A 24.5-kg child is standing on the outer edge of a merry-go-round which has moment of inertia 989 kg • m2 and radius 2.40 m. The entire system is initially rotating at 0.180 rev/s. Find the angular velocity if the child moves to a final position 1.10 m from the center of the merry-go-round. [hint: similiar to the spinning ice-skater problem]
I * omega = the same
I gets smaller so omega gets bigger
To solve this problem, we can use the conservation of angular momentum principle. The angular momentum of an object can be calculated by multiplying its moment of inertia and angular velocity.
The initial angular momentum of the system is given by:
L_initial = I * ω_initial
where I is the moment of inertia of the system and ω_initial is the initial angular velocity.
Since the system is initially rotating at 0.180 rev/s, we need to convert this to radians per second:
ω_initial = 0.180 rev/s * 2π rad/rev = 0.180 * 2π rad/s
The angular momentum of the child can be calculated by:
L_child = I_child * ω_child
where I_child is the moment of inertia of the child and ω_child is the angular velocity of the child.
After the child moves to a final position, the system still conserves angular momentum. Therefore, the total angular momentum of the system will be equal to the angular momentum of the child at this final position.
We can calculate the final angular momentum of the system with the child at a distance of 1.10 m from the center of the merry-go-round as follows:
L_final = I_final * ω_final
where I_final is the moment of inertia of the system at this final position and ω_final is the final angular velocity of the system.
Since the child is standing on the outer edge of the merry-go-round, the moment of inertia of the system changes. The moment of inertia can be calculated as:
I_final = I_merry-go-round + I_child
where I_merry-go-round is the moment of inertia of the merry-go-round and I_child is the moment of inertia of the child.
The moment of inertia of the merry-go-round is given in the problem as 989 kg • m^2.
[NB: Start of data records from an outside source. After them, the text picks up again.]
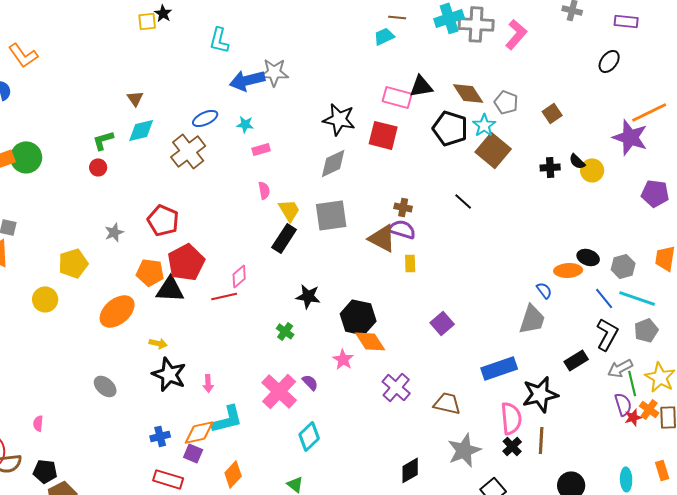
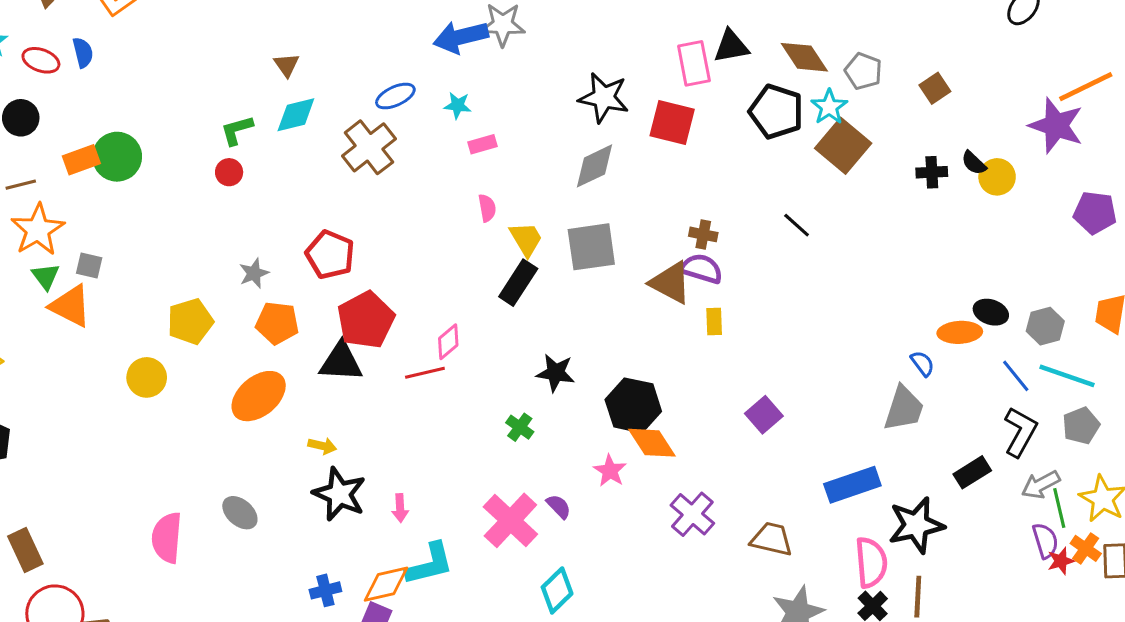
pink rectangle: (397, 97) -> (694, 63), turned 64
orange pentagon: (150, 272) -> (277, 323), moved
pink semicircle: (38, 423) -> (167, 538), moved, size x2.0

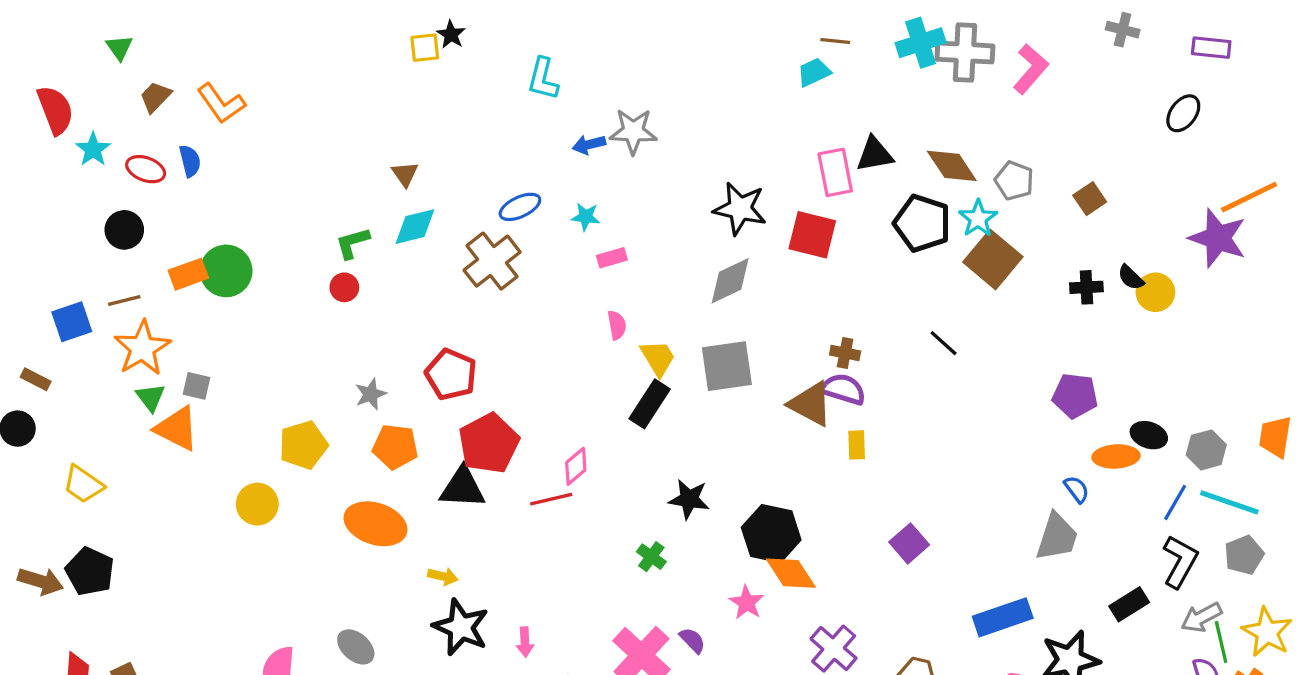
blue arrow: (461, 37) -> (589, 144), size x0.6
purple pentagon: (1095, 213) -> (1075, 396), moved
blue line: (1016, 376) -> (1175, 502), turned 69
orange ellipse: (259, 396) -> (375, 524), turned 58

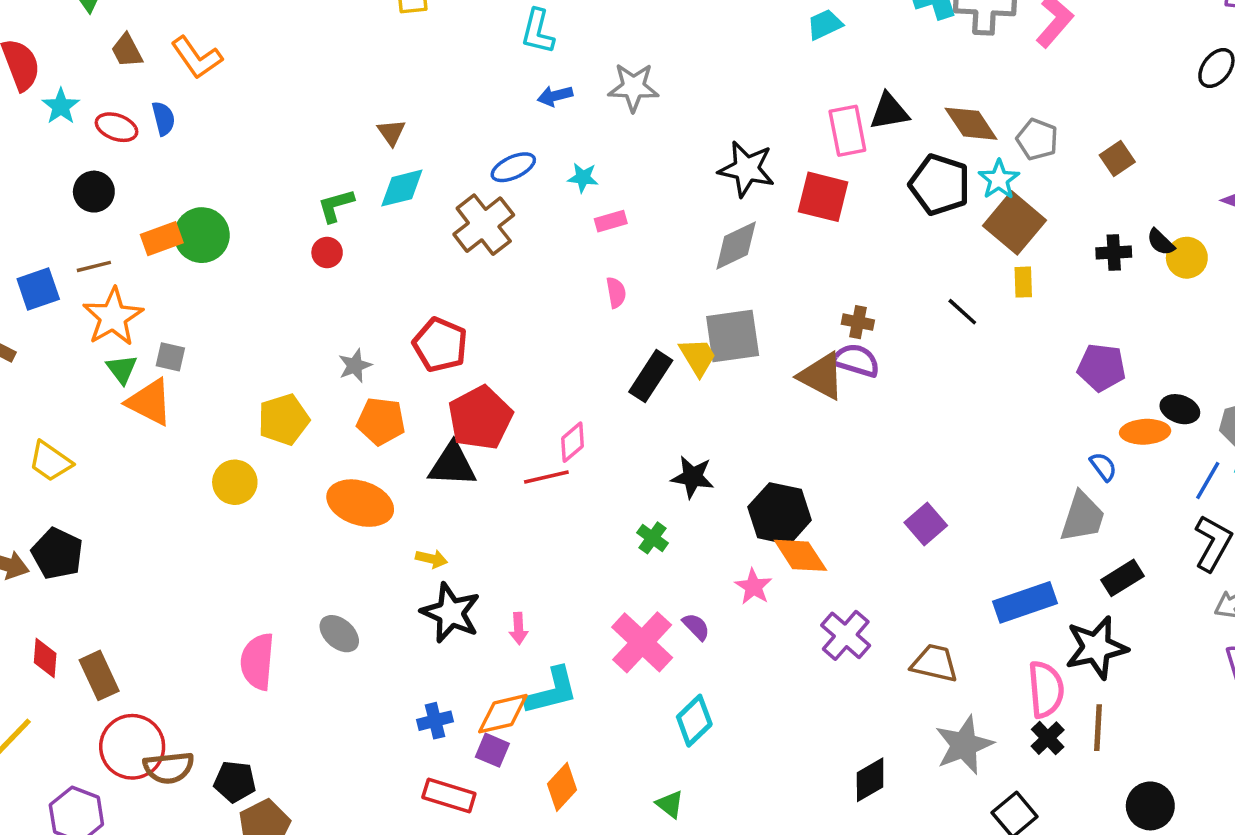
brown trapezoid: (155, 97) -> (127, 51), turned -72
blue arrow: (589, 144) -> (555, 96), moved
yellow trapezoid: (658, 358) -> (698, 357), moved
yellow rectangle: (857, 445) -> (1023, 282), moved
black rectangle: (1129, 604) -> (1122, 578), moved

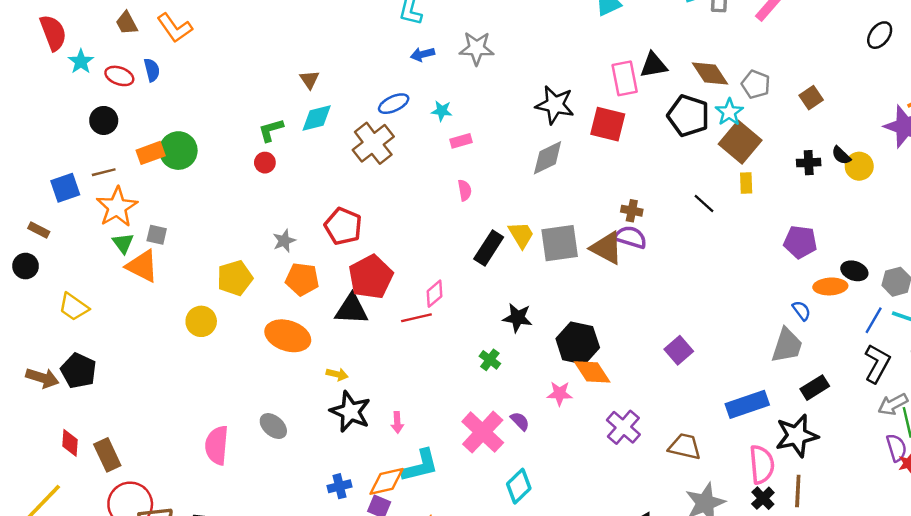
gray square: (733, 336) -> (560, 243), moved
pink star: (753, 587) -> (560, 394), turned -30

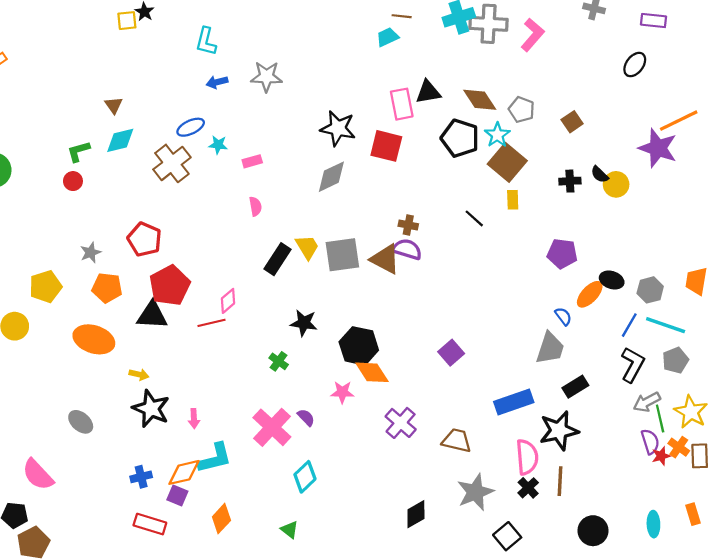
cyan star: (442, 111) -> (218, 145), moved
orange ellipse: (830, 286) -> (590, 294), turned -44
pink semicircle: (217, 445) -> (38, 475), moved, turned -48

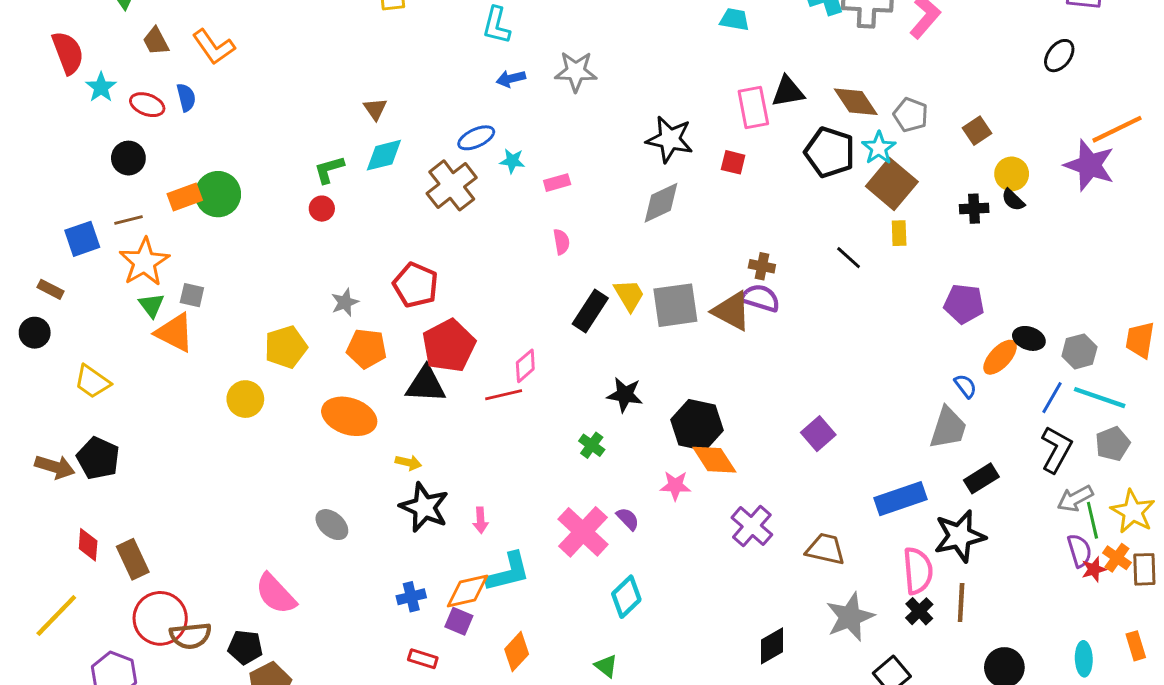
cyan trapezoid: (387, 37) -> (735, 19), turned 35
red square: (386, 146) -> (733, 162), size x0.6
yellow circle: (616, 184) -> (1012, 174), moved
red rectangle: (150, 524) -> (423, 659), size x0.7

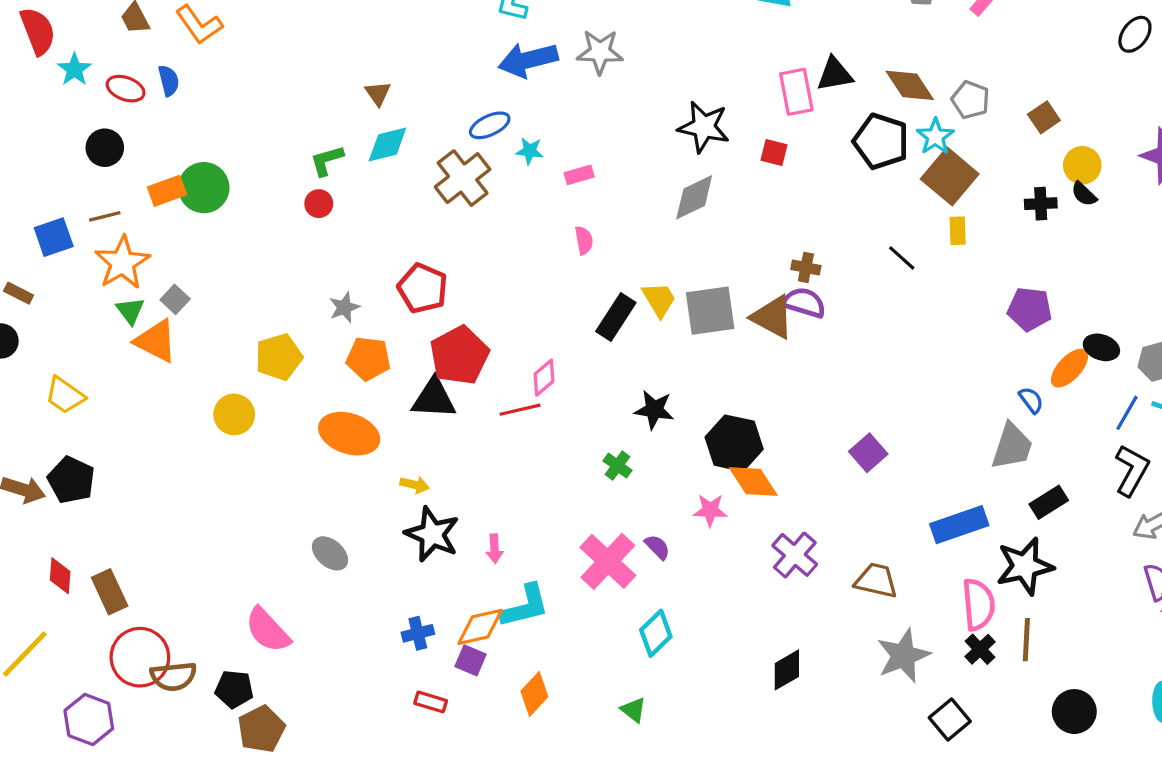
blue arrow: (511, 79) -> (528, 60), size x1.8
gray square: (192, 295) -> (175, 299), turned 30
black diamond: (772, 646) -> (787, 670), moved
The moment of inertia of a point mass rotating about an axis at a distance r from its center of mass is given by:
I_child = m_child * r^2
where m_child is the mass of the child and r is the distance of the child from the axis of rotation.
In this problem, the mass of the child is given as 24.5 kg and the child moves to a final position 1.10 m from the center of the merry-go-round.
Now, equating the initial and final angular momenta of the system, we have:
L_initial = L_final
Using the equations for angular momentum and the moment of inertia, we can write the equation as:
I * ω_initial = (I_merry-go-round + I_child) * ω_final
We can substitute the given values into this equation and solve for ω_final to find the final angular velocity of the system.